Cost of Compliance Concerns
Having been in business for three decades, seeing good and bad times in the industry, Brand says the cost of compliance and hive levies is his biggest concern, “and it’s getting worse”.
Because Greta Valley Honey doesn’t export or sell to an export packer, an AP14 Beekeeper Listing is not required. Their domestic RMP is working well, and if they so wished, they are in a good position to change to export RMP using their current documentation.
Brand notes, “The MPI domestic levy is $470+gst per annum, whereas an MPI European levy is approximately $1200 per annum. MPI recognise the difference in a domestic levy, but AsureQuality with their auditing appear to have a one-only RMP fee structure.
“We get charged $1845+gst per audit, the price for a full scope, even though AsureQuality are saving 45 minutes of their time on our audit because we don’t have an E-Cert or transport RMP.

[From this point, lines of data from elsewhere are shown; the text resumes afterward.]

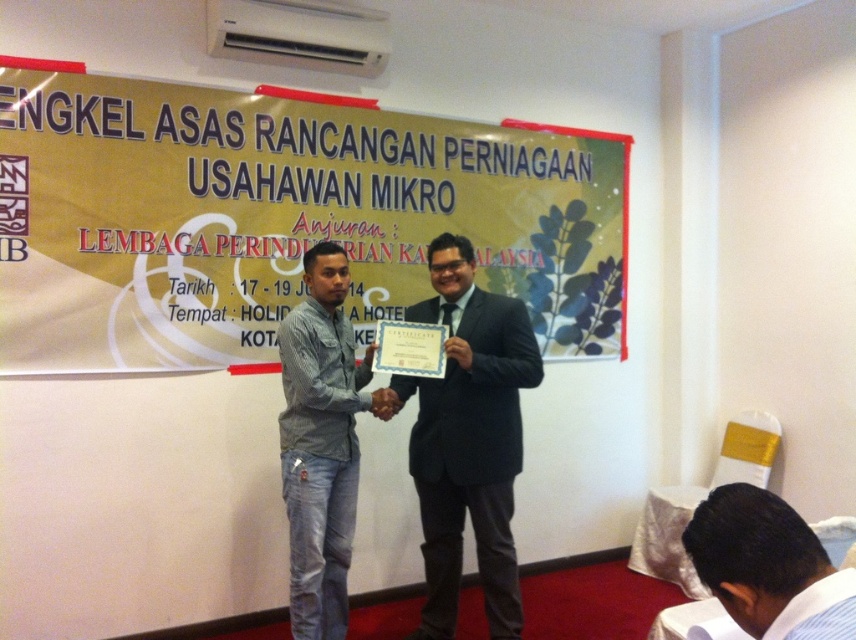 You are an event organizer setting up for a presentation. You have a yellow paperboard at upper center and blue denim jeans at lower left. Which object is shorter in height?

The yellow paperboard at upper center is shorter in height than the blue denim jeans at lower left because the yellow paperboard at upper center is not as tall as blue denim jeans at lower left.

What is located at point (278, 218)?

The yellow paperboard at upper center is located at point (278, 218). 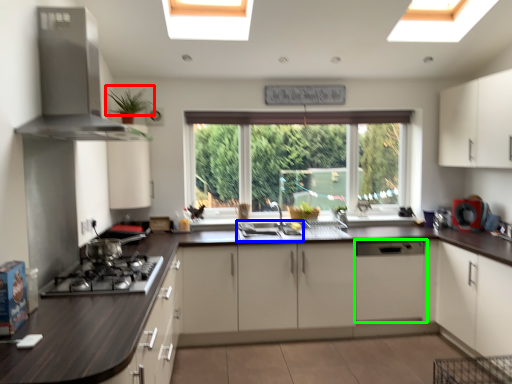 Question: Based on their relative distances, which object is nearer to plant (highlighted by a red box)? Choose from sink (highlighted by a blue box) and cabinetry (highlighted by a green box).

Choices:
 (A) sink
 (B) cabinetry

Answer: (A) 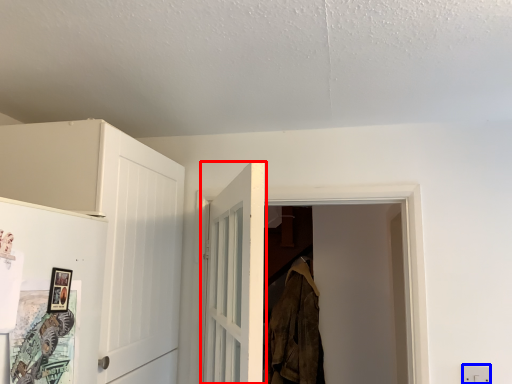 Question: Which object appears closest to the camera in this image, door (highlighted by a red box) or electric outlet (highlighted by a blue box)?

Choices:
 (A) door
 (B) electric outlet

Answer: (A) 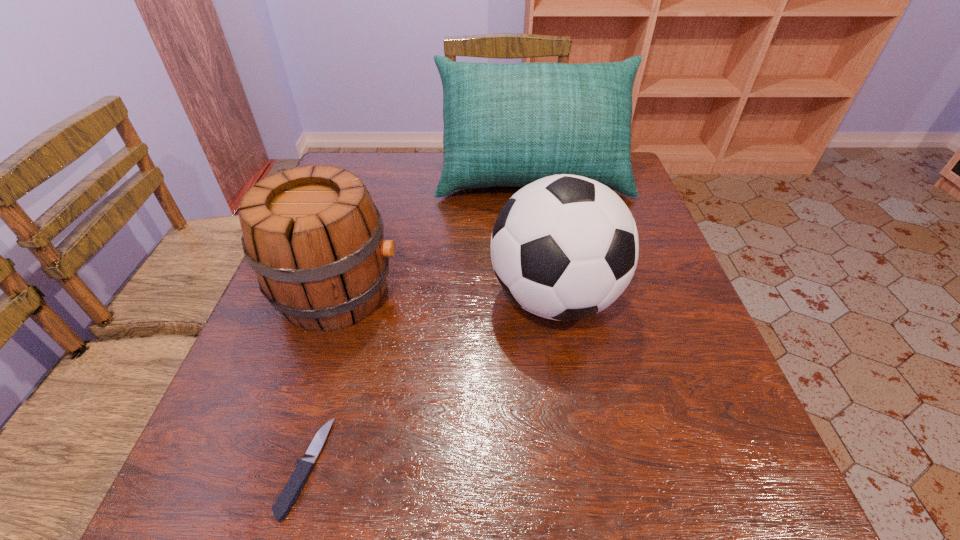 Image resolution: width=960 pixels, height=540 pixels. In order to click on object that is at the near edge in this screenshot , I will do `click(293, 488)`.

“The last two years I have specifically queried, ‘why isn’t there a difference in audit price?’ We are definitely getting ripped off!
“Last year AsureQuality announced it would increase audit fees. I was pleased to note that Apiculture NZ lobbied for the RMP operators to keep fees at their current level and were successful in this. Unfortunately, subsequently, we are now getting charged for non-conformance on an hourly rate, $165+gst. Previously we were allowed up to three non-conformances in the $1845+gst fee. What AsureQuality have given with one hand, they appear to have taken away with the other. “
On recent audit Brand had one non-conformance, missing a paper sheet with a few paragraphs regarding storage, processing and packing of bee pollen. Taking only a few minutes to provide this detail, he is certain it would have taken less than 15 minutes for AsureQuality to assess this information. He was charged $41.25+gst for this non-conformance.
“If AsureQuality can charge this rate for non-conformance, then I should be getting at least the equivalent of their hourly rate of $165+gst deducted off our shortened timed domestic RMP audit,” the Canterbury beekeeper proffers.
“It is very difficult to make a decent living when auditors are dragging big fees out of us.”
Brand is also concerned that the annual AFB hive levy continues to rise. His main concern is that increases are due to incompetent beekeepers who have entered the industry with the thought of making a quick buck, and the likes of him are having to pay for other’s ineptitudes.
“Our outfit hasn’t had AFB for four years; therefore, I am not reporting it, and in return I am getting regular AP2 inspections.”
He would like to see more honey analysis used in operations such as his, as opposed to the regular AP2 visits which are uncovering no AFB.
AFB notifications are a regular occurrence in his, Selwyn District, area and while Brand says it is good to be advised, it is “wearying getting multiple notifications of robbed out hives within 2kms of our sites”.
While there is little Brand can do to control AFB in neighbouring apiaries, or the cost of levies placed on his business, he does have some techniques for managing AFB risk.
“As part of our management plan, all hives are on single pallets,” he explains.
“As well as being suitable for the Kelly loader, I believe that this helps prevent hive drift which can result in uneven sized colonies and can aid the spread of AFB. Other than pollination for one seed producer, we are non-migratory, and I only rarely ever transfer brood to other hives, and there is minimal exchange of hive gear. All these factors contribute to our current good AFB history,” Brand says, before sharing a concern common to many beekeepers.
“I seriously wonder if AFB will ever be eliminated in Selwyn, and the likelihood of transference from robbed out hives is a very worrying thought for our operation.”